After running seven cohorts at Techstars, I’ve seen every flavor of founder: the ones who came for the money, the ones who came for the network, and the ones who weren’t sure why they came at all.

Before that, I’d spent years in tech, building products, raising capital, and making the same rookie mistakes I now warn founders about.

Accelerators are one of the most misunderstood tools in the startup toolkit. Done right, they can 10x your trajectory. Done wrong, they can eat up equity, time, and focus you’ll never get back.

Wether you are looking at accelerators, in one right now, or just a little curious on if you should apply to one, below is everything you need to know.

Also, if you’re not sure where to start, read to the end for a list of accelerator programs in all different fields 😎

1. Accelerator vs. Incubator — Know the Difference

Accelerator

  • Fixed-term program (often 3–6 months)

  • Offers investment (usually in exchange for equity)

  • Intensive mentorship, workshops, and investor intros

  • Goal: Rapid growth and fundraising readiness

Incubator

  • Open-ended engagement (can be months or years)

  • Usually doesn’t invest directly

  • Focus on ideation, early prototypes, and business model discovery

  • Goal: Help you become a startup worth accelerating

Think of it this way: Incubators grow seeds. Accelerators turbocharge saplings.

2. How to Pick the Right Accelerator

You’re not just choosing a program… you’re picking a business partner who’ll be on your cap table for life. Based on the two breakdowns in the attached posts:

Equity vs. Cash

  • If the accelerator takes >8% equity, be sure the capital + network is worth it.

  • Less equity often means less capital, so know your burn rate before signing.

Network vs. Brand

  • Some programs (like Techstars, YC) have brand power that can open any door.

  • Others have niche industry networks (like SKU which is only for CPG products) perfect if you’re building in a specialized vertical.

Follow-on Funding Rates

  • Look at alumni stats. Do grads actually raise after Demo Day, or just post LinkedIn wins?

Values Fit

  • Spend time with the MDs (Managing Directors) and the rest of the program team before committing. You’ll be working closely with them… if you don’t click, it’s probably not a good fit.

3. How to Make the Most of an Accelerator

Act Like the Clock is Ticking

  • Your access to the program directors, MDs, mentors, and speakers is finite. Once the cohort ends and the next cohort start…assume doors close. Eventually you will not be the cool kid on the block anymore, so squeeze every drop of value now.

Be Proactively Annoying (in a good way)

  • Ask questions. Send follow-ups. Build relationships. People remember founders who keep the energy high.

Use the Buzz to Raise Capital

  • Getting in should be a PR moment… signal to investors, partners, and talent that you’re on a rocket trajectory.

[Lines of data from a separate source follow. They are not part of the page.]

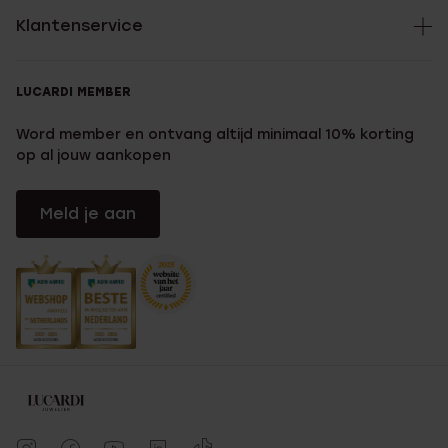
Klantenservice
LUCARDI MEMBER
Word member en ontvang altijd minimaal 10% korting
op al jouw aankopen
Meld je aan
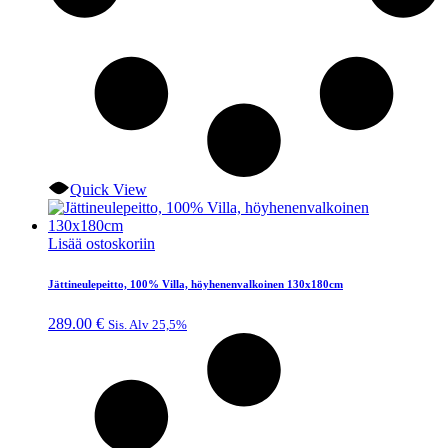
Quick View
Lisää ostoskoriin
Jättineulepeitto, 100% Villa, höyhenenvalkoinen 130x180cm
289.00
€
Sis. Alv 25,5%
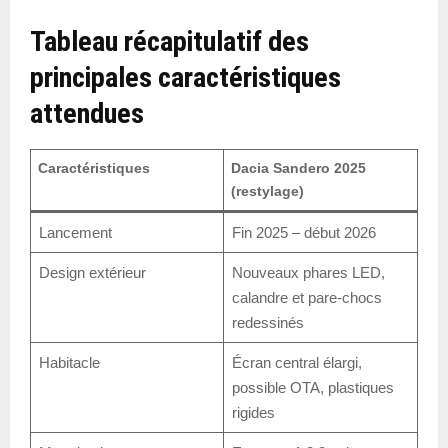
Tableau récapitulatif des
principales caractéristiques
attendues
Caractéristiques
Dacia Sandero 2025
(restylage)
Lancement
Fin 2025 – début 2026
Design extérieur
Nouveaux phares LED,
calandre et pare-chocs
redessinés
Habitacle
Écran central élargi,
possible OTA, plastiques
rigides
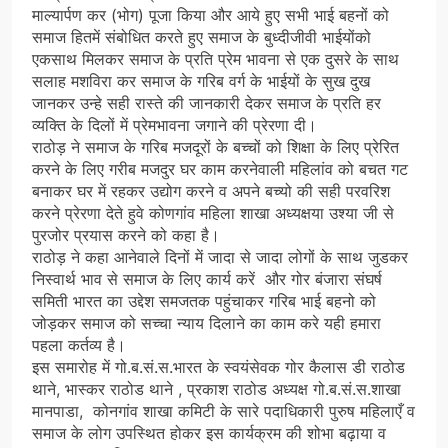
माल्यार्पण कर (भोग) पूजा किया और आये हुए सभी भाई बहनों को
समाज हितमें संबोधित करते हुए समाज के बुध्दीजीवी भाईयोंको
एकसाथ मिलकर समाज के प्रति प्रेम भावना से एक दुसरे के साथ
सलाह मशविरा कर समाज के गरिब वर्ग के भाईयों के सुख दुख
जानकर उन्हे सही रास्ते की जानकारी देकर समाज के प्रति हर
व्यक्ति के दिलों में प्रेमभावना जगाने की प्रेरणा दी।
राठोड़ ने समाज के गरिब मजदूरों के बच्चों को शिक्षा के लिए प्रेरित
करने के लिए गरीब मजदुर घर काम करनेवाली महिलांव को बचत गट
बनाकर घर में रहकर उद्योग करने व अपने बच्यो की सही परवरिश
करने प्रेरणा देते हुवे कोणगांव महिला शाखा अध्यक्षया उश्या जी से
पुरजोर प्रयास करने को कहा है।
राठोड़ ने कहा आनेवाले दिनों में जादा से जादा लोगों के साथ जुडकर
निस्वार्थ भाव से समाज के लिए कार्य करें और गोर बंजारा संघर्ष
समिती भारत का उद्देश समजतक पहुंचाकर गरिब भाई बहनो को
जोड़कर समाज को सच्चा न्याय दिलाने का काम करे यही हमारा
पहला कर्तव्य है।
इस समारोह में गो.ब.सं.स.भारत के स्वयंसेवक गोर कैलास डी राठोड
थाने, भास्कर राठोड थाने , प्रकाश राठोड अध्यक्ष गो.ब.सं.स.शाखा
मानपाडा, कोनगांव शाखा कमिटी के सारे पदाधिकारी पुरुष महिलाएँ व
समाज के लोग उपस्थित होकर इस कार्यक्रम की शोभा बढ़ाया व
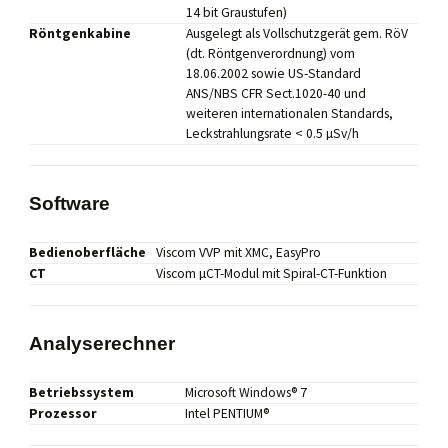
14 bit Graustufen)
Röntgenkabine
Ausgelegt als Vollschutzgerät gem. RöV
(dt. Röntgenverordnung) vom
18.06.2002 sowie US-Standard
ANS/NBS CFR Sect.1020-40 und
weiteren internationalen Standards,
Leckstrahlungsrate < 0.5 µSv/h
Software
Bedienoberfläche
Viscom VVP mit XMC, EasyPro
CT
Viscom µCT-Modul mit Spiral-CT-Funktion
Analyserechner
Betriebssystem
Microsoft Windows® 7
Prozessor
Intel PENTIUM®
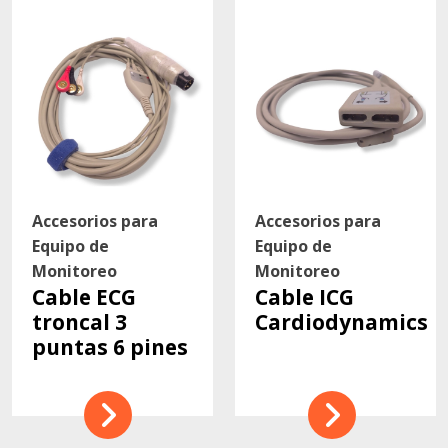
Contacto
Accesorios para
Accesorios para
Equipo de
Equipo de
Monitoreo
Monitoreo
Cable ECG
Cable ICG
troncal 3
Cardiodynamics
puntas 6 pines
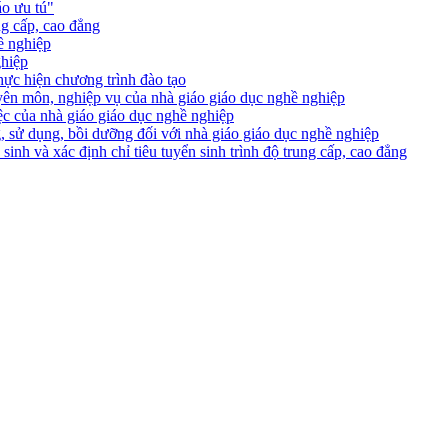
áo ưu tú"
ng cấp, cao đẳng
ề nghiệp
hiệp
c hiện chương trình đào tạo
 môn, nghiệp vụ của nhà giáo giáo dục nghề nghiệp
 của nhà giáo giáo dục nghề nghiệp
ử dụng, bồi dưỡng đối với nhà giáo giáo dục nghề nghiệp
 và xác định chỉ tiêu tuyển sinh trình độ trung cấp, cao đẳng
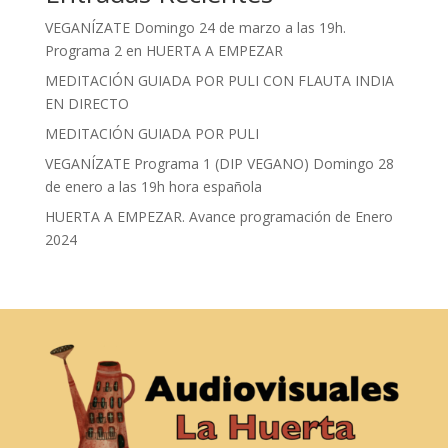
VEGANÍZATE Domingo 24 de marzo a las 19h.
Programa 2 en HUERTA A EMPEZAR
MEDITACIÓN GUIADA POR PULI CON FLAUTA INDIA
EN DIRECTO
MEDITACIÓN GUIADA POR PULI
VEGANÍZATE Programa 1 (DIP VEGANO) Domingo 28
de enero a las 19h hora española
HUERTA A EMPEZAR. Avance programación de Enero
2024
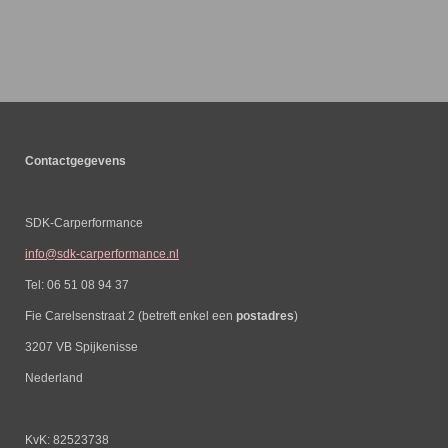
Contactgegevens
SDK-Carperformance
info@sdk-carperformance.nl
Tel: 06 51 08 94 37
Fie Carelsenstraat 2 (betreft enkel een
postadres
)
3207 VB Spijkenisse
Nederland
KvK: 82523738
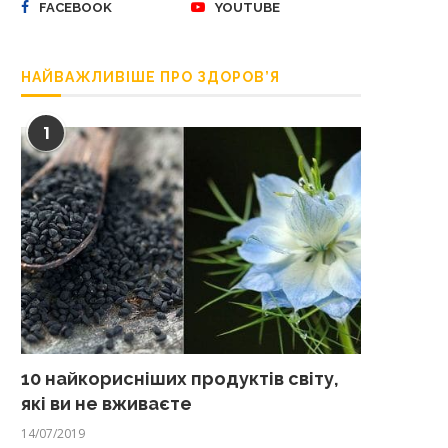
FACEBOOK
YOUTUBE
НАЙВАЖЛИВІШЕ ПРО ЗДОРОВ’Я
1
10 найкорисніших продуктів світу,
які ви не вживаєте
14/07/2019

Invite Outside Perspective

  • Use mentors to pressure-test your business model. Listen… but keep your founder instincts intact.

Show Up

  • By my third Techstars co-hort I could predict which companies would survive post program based on one thing: if they showed up. There was a direct correlation between the amount founders showed up to things, and their companies survival rate.

Build A Support System

  • Accelerators are hard. If your spouse, family, or whomever aren’t on board with you being heads down or MIA during it, it’s going to be very difficult. Make sure you communicate expectations to the people around you ahead of time.

🧠 Genius Tips (TL;DR considerations before doing an accelerator):

  • Don’t apply to accelerators just because you can, apply because you know what you need from them

  • In the interview process, treat them like you’re vetting them. Ask tough questions like what are the expectations of the MD’s during program, what does involvement look like after program ends, and what resources do they have for alumni.

  • Keep every mentor relationship warm post-program, you’ll thank yourself later.

  • An accelerator is a force multiplier, not a silver bullet; don’t let Demo Day be the first time you think about your raise or the future.

  • The right program is about fit, not just prestige.

  • You’ll never have this much concentrated access to high-value connections again. Wasting it only hurts you and your business.

Here are some of the best early-stage accelerators + what they can offer (of course, always double check!):

  • Y Combinator ($500k for ~7%)

  • Techstars ($220k for 5–7%)

  • a16z Speedrun ($750k–$1M for 7–10%)

  • Antler ($200k–$250k for 8–9%)

  • South Park Commons ($400k for 7% + $600k follow-on)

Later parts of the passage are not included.